**Description of the task:** Below are the records. List every line holding the word "ShaderGraph".
*** Opening Dataset extract ***
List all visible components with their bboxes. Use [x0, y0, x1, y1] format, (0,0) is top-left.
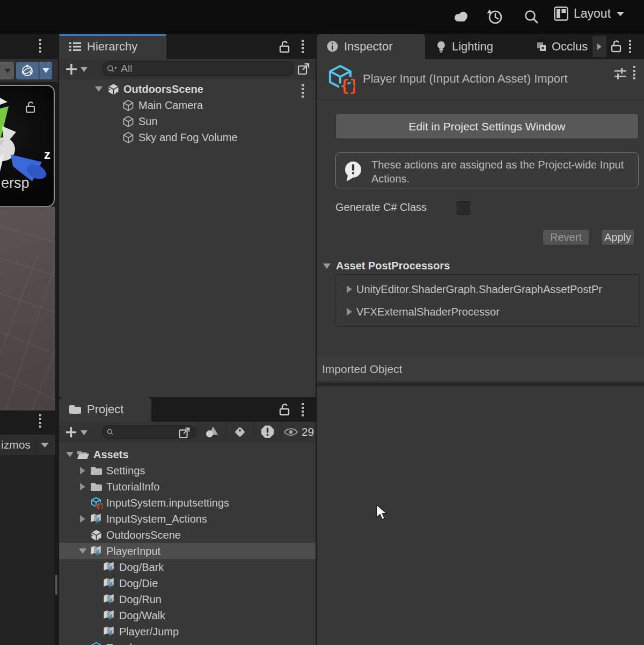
- search-icon[interactable]: [523, 9, 540, 26]
- foldout-closed-icon[interactable]: [76, 515, 89, 523]
- postprocessors-foldout[interactable]: Asset PostProcessors: [323, 260, 450, 272]
- apply-button[interactable]: Apply: [601, 229, 634, 245]
- importer-kebab-icon[interactable]: [633, 66, 635, 79]
- hierarchy-search-field[interactable]: [102, 61, 294, 76]
- project-row-inputsystem-actions[interactable]: InputSystem_Actions: [59, 511, 316, 527]
- tab-project[interactable]: Project: [59, 397, 151, 422]
- filter-by-type-button[interactable]: [197, 422, 225, 442]
- project-row-dog-bark[interactable]: Dog/Bark: [59, 559, 316, 575]
- tab-scroll-right-button[interactable]: [592, 36, 606, 57]
- tab-inspector[interactable]: Inspector: [317, 34, 425, 59]
- row-label: TutorialInfo: [106, 481, 159, 493]
- scene-gizmo-dropdown[interactable]: [39, 62, 52, 79]
- hierarchy-row-sun[interactable]: Sun: [59, 113, 316, 129]
- gizmos-dropdown-icon[interactable]: [41, 443, 49, 448]
- scrollbar-thumb[interactable]: [55, 575, 57, 595]
- revert-button[interactable]: Revert: [543, 229, 589, 245]
- tab-hierarchy[interactable]: Hierarchy: [59, 34, 166, 59]
- scene-gizmo-toggle[interactable]: [16, 62, 39, 79]
- presets-icon[interactable]: [613, 67, 627, 80]
- shapes-icon: [205, 426, 219, 438]
- gizmos-label: izmos: [0, 438, 31, 451]
- gizmos-menu-kebab-icon[interactable]: [39, 414, 41, 428]
- hierarchy-toolbar: [59, 59, 316, 79]
- tab-occlusion[interactable]: Occlus: [536, 34, 588, 59]
- tab-lighting-label: Lighting: [452, 40, 493, 54]
- layout-label: Layout: [574, 6, 611, 21]
- project-row-readme[interactable]: Readme: [59, 640, 316, 645]
- project-row-tutorialinfo[interactable]: TutorialInfo: [59, 479, 316, 495]
- orientation-gizmo-panel[interactable]: z ersp: [0, 85, 55, 207]
- add-button[interactable]: [64, 62, 78, 76]
- generate-class-checkbox[interactable]: [457, 201, 470, 215]
- postprocessor-row[interactable]: VFXExternalShaderProcessor: [336, 304, 639, 320]
- foldout-closed-icon[interactable]: [347, 308, 352, 316]
- project-menu-kebab-icon[interactable]: [302, 403, 304, 416]
- foldout-open-icon: [323, 263, 331, 269]
- foldout-open-icon[interactable]: [63, 452, 76, 457]
- edit-project-settings-button[interactable]: Edit in Project Settings Window: [335, 114, 639, 139]
- foldout-open-icon[interactable]: [76, 548, 89, 554]
- section-divider: [317, 383, 644, 386]
- action-map-icon: [102, 626, 116, 637]
- foldout-closed-icon[interactable]: [347, 285, 352, 293]
- tab-lighting[interactable]: Lighting: [436, 34, 493, 59]
- row-label: Dog/Run: [119, 593, 162, 606]
- console-warning-button[interactable]: [253, 422, 281, 442]
- action-map-icon: [89, 545, 103, 557]
- project-add-dropdown-icon[interactable]: [80, 430, 87, 435]
- cloud-icon[interactable]: [452, 9, 471, 24]
- foldout-closed-icon[interactable]: [76, 483, 89, 490]
- project-row-dog-run[interactable]: Dog/Run: [59, 591, 316, 607]
- project-add-button[interactable]: [64, 426, 78, 439]
- project-row-settings[interactable]: Settings: [59, 463, 316, 479]
- add-dropdown-icon[interactable]: [80, 67, 87, 72]
- filter-by-label-button[interactable]: [225, 422, 253, 442]
- undo-history-icon[interactable]: [486, 8, 504, 26]
- gizmo-unlock-icon[interactable]: [25, 101, 36, 114]
- project-row-dog-walk[interactable]: Dog/Walk: [59, 607, 316, 624]
- inspector-menu-kebab-icon[interactable]: [629, 40, 631, 53]
- gizmos-bar[interactable]: izmos: [0, 435, 55, 455]
- info-box-message: These actions are assigned as the Projec…: [371, 158, 629, 186]
- scene-viewport[interactable]: [0, 207, 55, 411]
- perspective-label[interactable]: ersp: [1, 175, 30, 192]
- hierarchy-menu-kebab-icon[interactable]: [302, 40, 304, 53]
- scene-tool-dropdown[interactable]: [0, 62, 14, 79]
- tag-icon: [233, 426, 246, 438]
- folder-icon: [89, 482, 103, 492]
- hierarchy-row-outdoorsscene[interactable]: OutdoorsScene: [59, 81, 316, 97]
- hierarchy-maximize-icon[interactable]: [297, 62, 311, 76]
- foldout-closed-icon[interactable]: [76, 467, 89, 474]
- postprocessor-row[interactable]: UnityEditor.ShaderGraph.ShaderGraphAsset…: [336, 281, 639, 297]
- folder-open-icon: [76, 450, 90, 460]
- row-kebab-icon[interactable]: [302, 84, 304, 98]
- visibility-toggle-button[interactable]: 29: [281, 422, 316, 442]
- input-action-asset-icon: {}: [325, 63, 355, 94]
- z-axis-label: z: [44, 147, 50, 162]
- scene-menu-kebab-icon[interactable]: [39, 39, 41, 53]
- project-row-dog-die[interactable]: Dog/Die: [59, 575, 316, 591]
- folder-icon: [69, 404, 82, 415]
- hierarchy-row-main-camera[interactable]: Main Camera: [59, 97, 316, 113]
- postprocessors-box: UnityEditor.ShaderGraph.ShaderGraphAsset…: [335, 274, 640, 327]
- scrollbar[interactable]: [54, 458, 58, 645]
- project-tree: AssetsSettingsTutorialInfo{}InputSystem.…: [59, 442, 316, 645]
- generate-class-label: Generate C# Class: [335, 201, 427, 214]
- project-row-assets[interactable]: Assets: [59, 446, 316, 463]
- project-unlock-icon[interactable]: [278, 403, 291, 416]
- inspector-unlock-icon[interactable]: [610, 40, 623, 53]
- action-map-icon: [102, 593, 116, 605]
- project-row-player-jump[interactable]: Player/Jump: [59, 624, 316, 640]
- layout-dropdown[interactable]: Layout: [554, 6, 625, 21]
- project-row-playerinput[interactable]: PlayerInput: [59, 543, 316, 559]
- row-label: Dog/Walk: [119, 610, 165, 622]
- tab-project-label: Project: [87, 402, 123, 416]
- project-row-outdoorsscene[interactable]: OutdoorsScene: [59, 527, 316, 543]
- project-maximize-icon[interactable]: [178, 426, 191, 439]
- foldout-open-icon[interactable]: [91, 86, 106, 92]
- project-row-inputsystem-inputsettings[interactable]: {}InputSystem.inputsettings: [59, 495, 316, 511]
- hierarchy-unlock-icon[interactable]: [278, 40, 291, 54]
- hierarchy-search-input[interactable]: [121, 63, 289, 75]
- hierarchy-row-sky-and-fog-volume[interactable]: Sky and Fog Volume: [59, 129, 316, 145]
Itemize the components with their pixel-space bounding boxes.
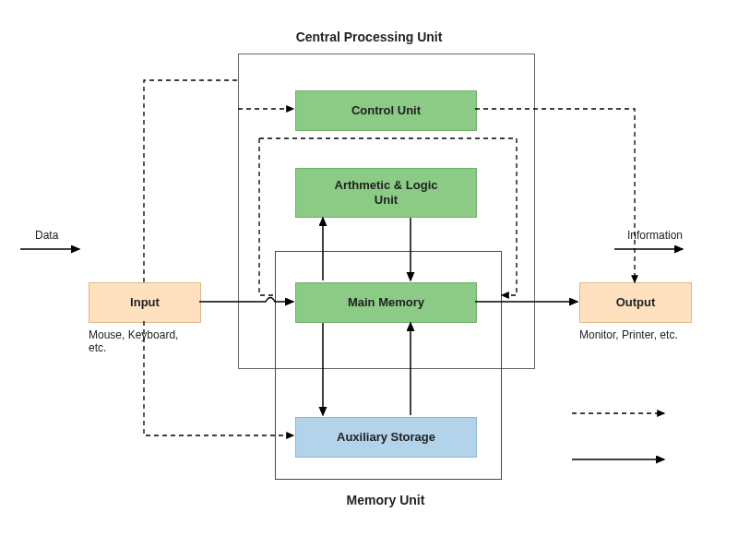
diagram-stage: Central Processing Unit Control Unit Art…: [0, 0, 738, 560]
alu-label: Arthmetic & Logic Unit: [335, 178, 438, 209]
dashed-input-control-left: [144, 80, 238, 282]
input-box: Input: [89, 282, 201, 323]
information-label: Information: [627, 229, 683, 242]
output-label: Output: [616, 295, 656, 310]
memory-unit-title: Memory Unit: [321, 493, 450, 507]
input-label: Input: [130, 295, 160, 310]
control-unit-label: Control Unit: [351, 103, 421, 118]
input-caption: Mouse, Keyboard, etc.: [89, 328, 208, 354]
cpu-title: Central Processing Unit: [240, 30, 498, 44]
output-box: Output: [579, 282, 692, 323]
aux-storage-box: Auxiliary Storage: [295, 417, 477, 458]
data-label: Data: [35, 229, 58, 242]
main-memory-box: Main Memory: [295, 282, 477, 323]
aux-storage-label: Auxiliary Storage: [337, 430, 435, 445]
alu-box: Arthmetic & Logic Unit: [295, 168, 477, 218]
main-memory-label: Main Memory: [348, 295, 424, 310]
output-caption: Monitor, Printer, etc.: [579, 328, 708, 341]
control-unit-box: Control Unit: [295, 90, 477, 131]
*** Closing Dataset extract ***
**Answer for the task:**
- postprocessor-row[interactable]: UnityEditor.ShaderGraph.ShaderGraphAsset…: [336, 281, 639, 297]
- postprocessors-box: UnityEditor.ShaderGraph.ShaderGraphAsset…: [335, 274, 640, 327]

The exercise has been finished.